Saved data entries:
^^^^^^^^^^^^^^^^

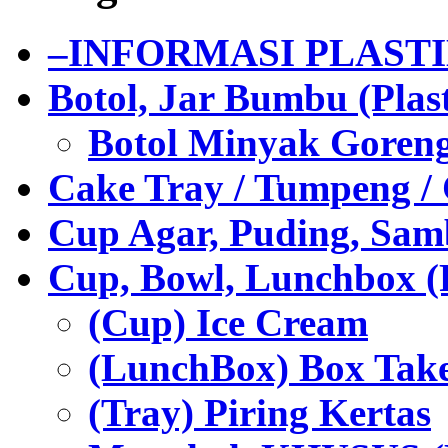
–INFORMASI PLAST
Botol, Jar Bumbu (Plast
Botol Minyak Goren
Cake Tray / Tumpeng /
Cup Agar, Puding, Samb
Cup, Bowl, Lunchbox (
(Cup) Ice Cream
(LunchBox) Box Tak
(Tray) Piring Kertas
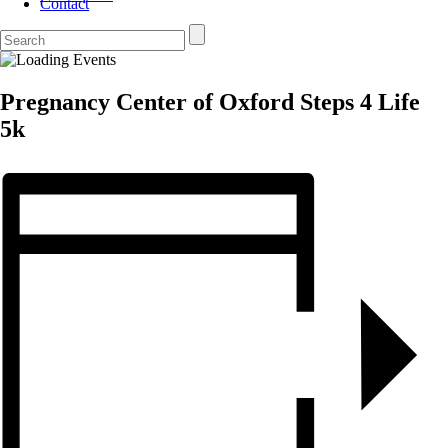
Contact
Pregnancy Center of Oxford Steps 4 Life
5k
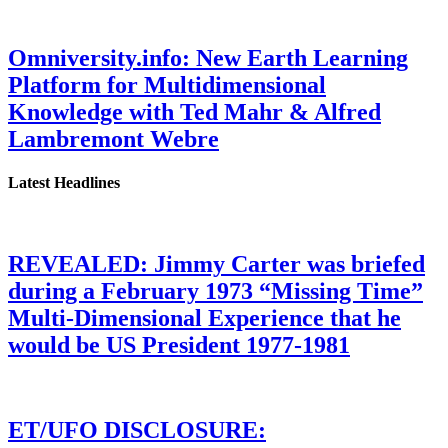
Omniversity.info: New Earth Learning
Platform for Multidimensional
Knowledge with Ted Mahr & Alfred
Lambremont Webre
Latest Headlines
REVEALED: Jimmy Carter was briefed
during a February 1973 “Missing Time”
Multi-Dimensional Experience that he
would be US President 1977-1981
ET/UFO DISCLOSURE:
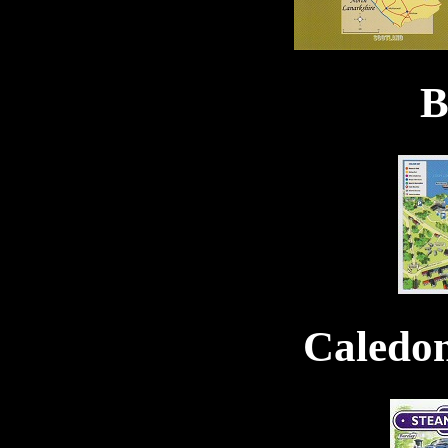
B
Caledo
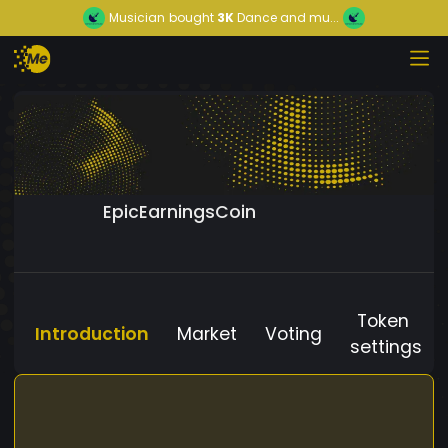
Musician
bought
3K
Dance and mu...
EpicEarningsCoin
Token
Introduction
Market
Voting
settings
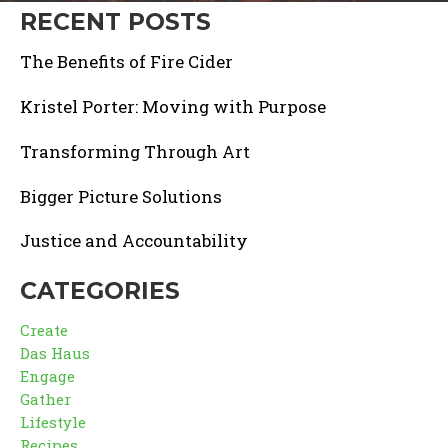
RECENT POSTS
The Benefits of Fire Cider
Kristel Porter: Moving with Purpose
Transforming Through Art
Bigger Picture Solutions
Justice and Accountability
CATEGORIES
Create
Das Haus
Engage
Gather
Lifestyle
Recipes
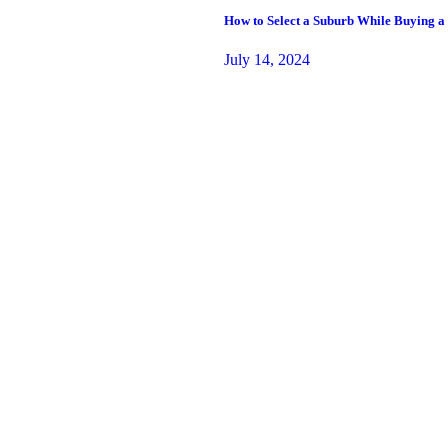
How to Select a Suburb While Buying a
July 14, 2024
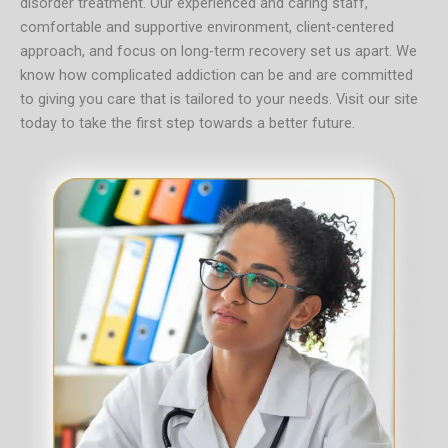
disorder treatment. Our experienced and caring staff,
comfortable and supportive environment, client-centered
approach, and focus on long-term recovery set us apart. We
know how complicated addiction can be and are committed
to giving you care that is tailored to your needs.
Visit our site
today to take the first step towards a better future.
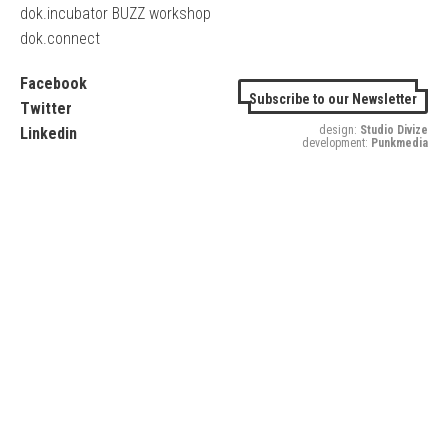
dok.incubator BUZZ workshop
dok.connect
Facebook
Subscribe to our Newsletter
Twitter
design:
Studio Divize
Linkedin
development:
Punkmedia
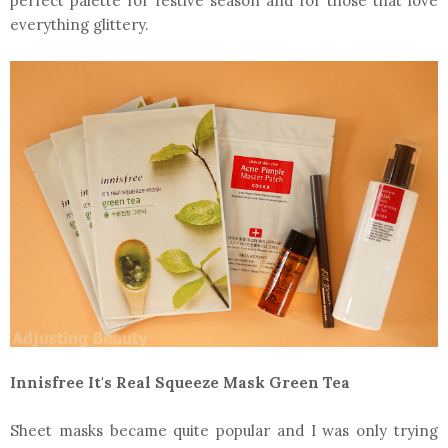
perfect palette for festive season and for those that love
everything glittery.
Innisfree It's Real Squeeze Mask Green Tea
Sheet masks became quite popular and I was only trying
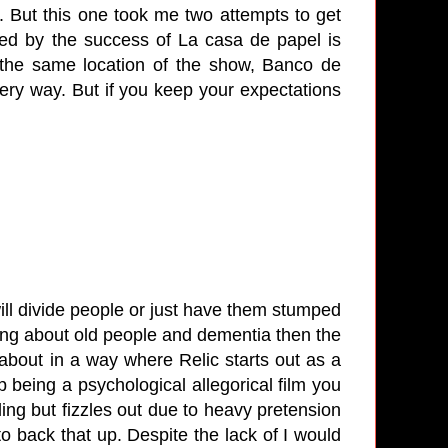
. But this one took me two attempts to get
ired by the success of La casa de papel is
n the same location of the show, Banco de
ery way. But if you keep your expectations
 will divide people or just have them stumped
hing about old people and dementia then the
 about in a way where Relic starts out as a
p being a psychological allegorical film you
tling but fizzles out due to heavy pretension
to back that up. Despite the lack of I would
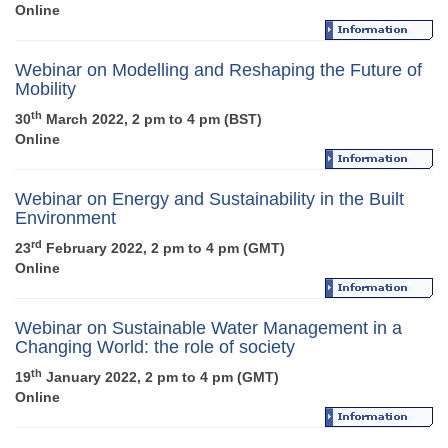
Online
Webinar on Modelling and Reshaping the Future of
Mobility
th
30
March 2022, 2 pm to 4 pm (BST)
Online
Webinar on Energy and Sustainability in the Built
Environment
rd
23
February 2022, 2 pm to 4 pm (GMT)
Online
Webinar on Sustainable Water Management in a
Changing World: the role of society
th
19
January 2022, 2 pm to 4 pm (GMT)
Online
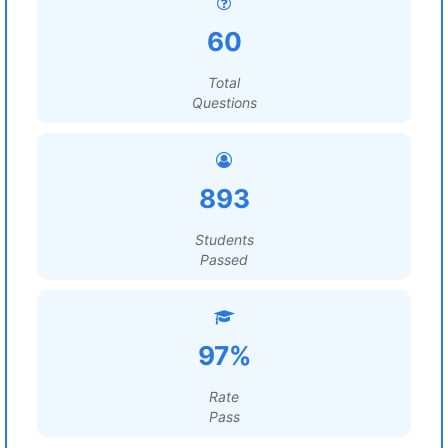
60
Total
Questions
893
Students
Passed
97%
Rate
Pass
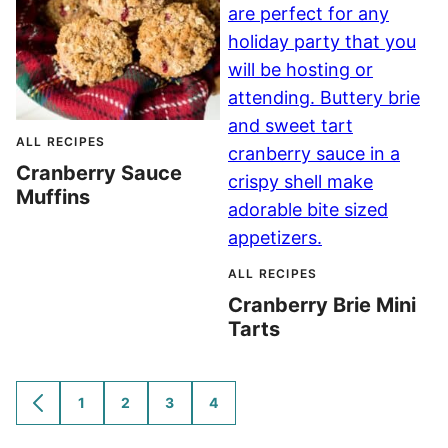
ALL RECIPES
Cranberry Sauce
Muffins
ALL RECIPES
Cranberry Brie Mini
Tarts
1
2
3
4
GO
GO
GO
GO
GO
TO
TO
TO
TO
TO
PREVIOUS
PAGE
PAGE
PAGE
PAGE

^^^^^^^^^^^^^^^^

§ Brief
Both the first line of the records above and the line containing "REVEALED: Jimmy Carter was briefed" belong in the copy; please return them and every line between, exactly, minus the pictures.

§ Expected output
–INFORMASI PLAST
Botol, Jar Bumbu (Plast
Botol Minyak Goren
Cake Tray / Tumpeng /
Cup Agar, Puding, Samb
Cup, Bowl, Lunchbox (
(Cup) Ice Cream
(LunchBox) Box Tak
(Tray) Piring Kertas
Contact
Pregnancy Center of Oxford Steps 4 Life
5k
Omniversity.info: New Earth Learning
Platform for Multidimensional
Knowledge with Ted Mahr & Alfred
Lambremont Webre
Latest Headlines
REVEALED: Jimmy Carter was briefed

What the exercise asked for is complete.